On Monday, Apple chief executive Tim Cook revealed the details of long awaited Apple Watch. The smart watch performs all the functions which an iPhone does.

“Apple Watch is the most personal device we have created. It isn’t just with you, it’s on you,” Cook told his audience in California.

One might argue that the device is hardly liberating as it still needs the iPhone for connectivity, however, there is no doubt that smartphones in the near future may not be our permanent accessory after all!

Birth of Virtual Reality

Back in the 90s, virtual reality had a very clouded future. In early 2014, when Facebook bought the virtual reality company Oculus, it signalled a promising possibility for VR acolytes. VR is yet to fully permeate the markets and as of now, two giants stand ahead of the pack, Sony and Oculus (owned by Facebook).

At the Mobile World Conference this year, there was a plethora of VR technology products. Samsung (teamed with Facebook owned Oculus) revealed a new version of the Gear VR that can be powered by both the Samsung Galaxy S6 and the S6 Edge.

HTC’s VIVE VR headset (Very Immersive Visual Experience) also grabbed a lot of eyeballs during the MWC. It provides a ‘full room experience’ and comes with two wireless wand like controllers. Tracking sensors allow users to use your hands to create 3D art, and all of this without being connected to a smartphone.

The kind of leap into future technology that VR epitomises, is akin to 3D graphics technology. 3D graphics are omnipresent in so many areas like the web and the movies. Virtual Reality too, offers unlimited potential to be used for gaming, storytelling, or simply witnessing a historical event even at places you’re not physically present.

Let’s not forget that these are still prototypes and are not yet ready for public use. While Oculus is slated to arrive early next year, Sony Morpheus (which is releasing around the same time) promises to drive PS4 gaming to another level.

Computerised glasses, also called ‘augmented reality’ are rationally the next step in personal computing. The wearable tech market maybe at its nascent stage but Glass has already captured public’s imagination like no other.

 Will smartphones go modular?

Google is planning to launch its Project Ara (or Google Ara) some time in August 2015. The idea is fairly simple: you buy a basic Ara phone and parts of it can be pulled out and swapped as you please. It’s an extremely versatile computing platform which will allow you to upgrade to more powerful components, for example a better camera, from a dedicated hardware Google store. This even provides a good potential to startups for developing their own components specifically for the phone.

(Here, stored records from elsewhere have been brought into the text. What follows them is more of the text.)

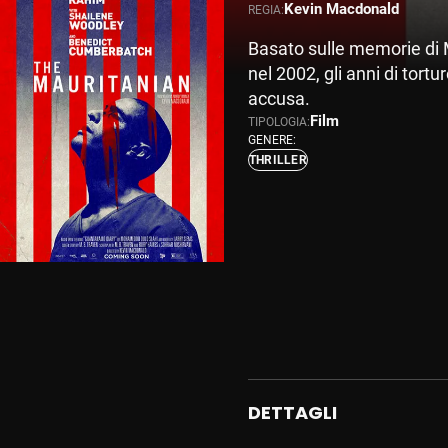
Kevin Macdonald
REGIA:
Basato sulle memorie di M
nel 2002, gli anni di tort
accusa.
Film
TIPOLOGIA:
GENERE:
THRILLER
DETTAGLI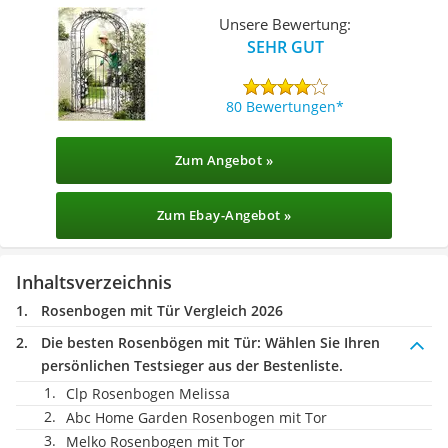
Unsere Bewertung:
SEHR GUT
80 Bewertungen
Zum Angebot »
Zum Ebay-Angebot »
Inhaltsverzeichnis
Rosenbogen mit Tür Vergleich 2026
Die besten Rosenbögen mit Tür:
Wählen Sie Ihren
persönlichen Testsieger aus der Bestenliste.
Clp Rosenbogen Melissa
Abc Home Garden Rosenbogen mit Tor
Melko Rosenbogen mit Tor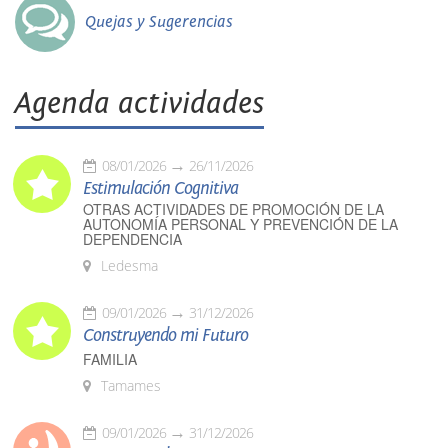
Quejas y Sugerencias
Agenda actividades
08/01/2026
26/11/2026
Estimulación Cognitiva
OTRAS ACTIVIDADES DE PROMOCIÓN DE LA
AUTONOMÍA PERSONAL Y PREVENCIÓN DE LA
DEPENDENCIA
Ledesma
09/01/2026
31/12/2026
Construyendo mi Futuro
FAMILIA
Tamames
09/01/2026
31/12/2026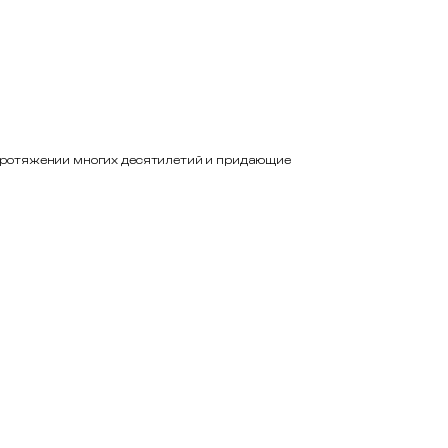
протяжении многих десятилетий и придающие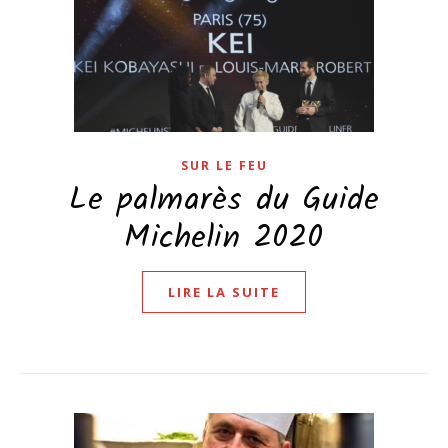
SUR LE FEU
Le palmarès du Guide
Michelin 2020
LIRE LA SUITE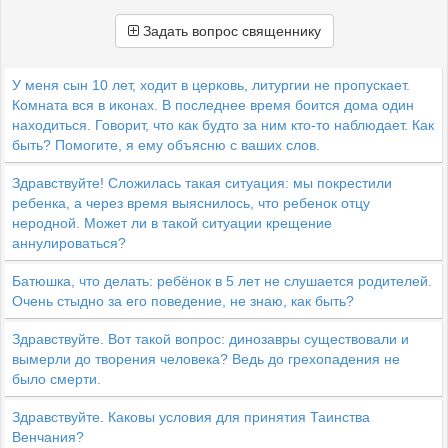
Задать вопрос священнику
У меня сын 10 лет, ходит в церковь, литургии не пропускает.
Комната вся в иконах. В последнее время боится дома один
находиться. Говорит, что как будто за ним кто-то наблюдает. Как
быть? Помогите, я ему объясню с ваших слов.
Здравствуйте! Сложилась такая ситуация: мы покрестили
ребенка, а через время выяснилось, что ребенок отцу
неродной. Может ли в такой ситуации крещение
аннулироваться?
Батюшка, что делать: ребёнок в 5 лет не слушается родителей.
Очень стыдно за его поведение, не знаю, как быть?
Здравствуйте. Вот такой вопрос: динозавры существовали и
вымерли до творения человека? Ведь до грехопадения не
было смерти.
Здравствуйте. Каковы условия для принятия Таинства
Венчания?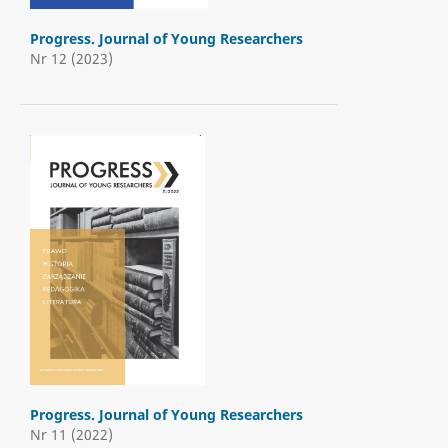
Progress. Journal of Young Researchers
Nr 12 (2023)
Progress. Journal of Young Researchers
Nr 11 (2022)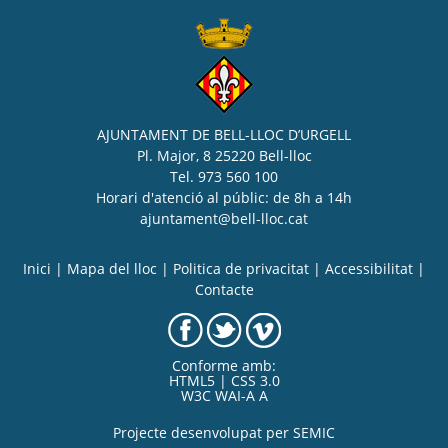
AJUNTAMENT DE BELL-LLOC D’URGELL
Pl. Major, 8 25220 Bell-lloc
Tel. 973 560 100
Horari d'atenció al públic: de 8h a 14h
ajuntament@bell-lloc.cat
Inici
|
Mapa del lloc
|
Politica de privacitat
|
Accessibilitat
|
Contacte
Conforme amb:
HTML5 | CSS 3.0
W3C WAI-A A
Projecte desenvolupat per
SEMIC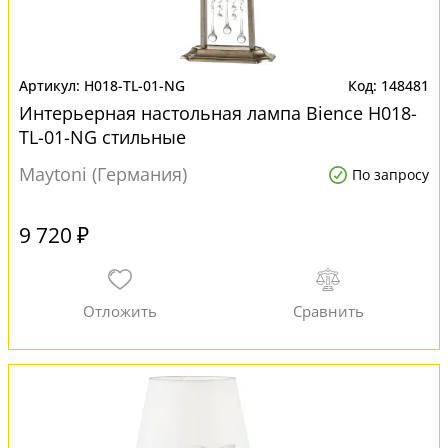
H018-TL-01-NG
148481
Интерьерная настольная лампа Bience H018-
TL-01-NG стильные
Maytoni (Германия)
По запросу
9 720 ₽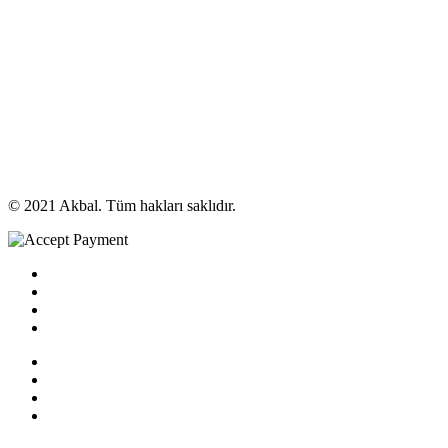
© 2021 Akbal. Tüm hakları saklıdır.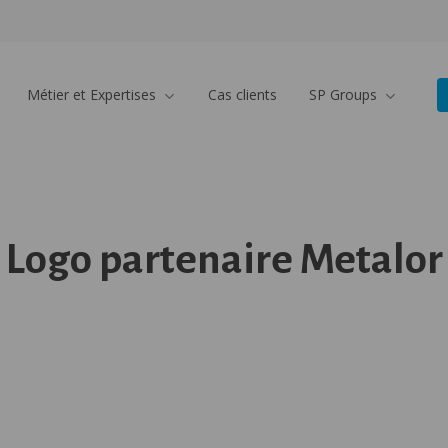
Métier et Expertises
Cas clients
SP Groups
Logo partenaire Metalor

Smartphones may be ubiquitous for atleast a decade, but for tech enthusiasts, it is virtual reality that is already becoming an obsession. The headsets companies are still facing hurdles of position tracking, multi user experiences, social stigma and high prices before they fully penetrate domestic market.

However, It isn’t specifically about one VR headset, or an Apple Watch; these devices present the limitless nature of digital world building, almost akin to an art which will manifest itself in a new myriad of devices and technologies. The question is- what virtual worlds are we capable of creating, and how will we use this technology as a medium of progress?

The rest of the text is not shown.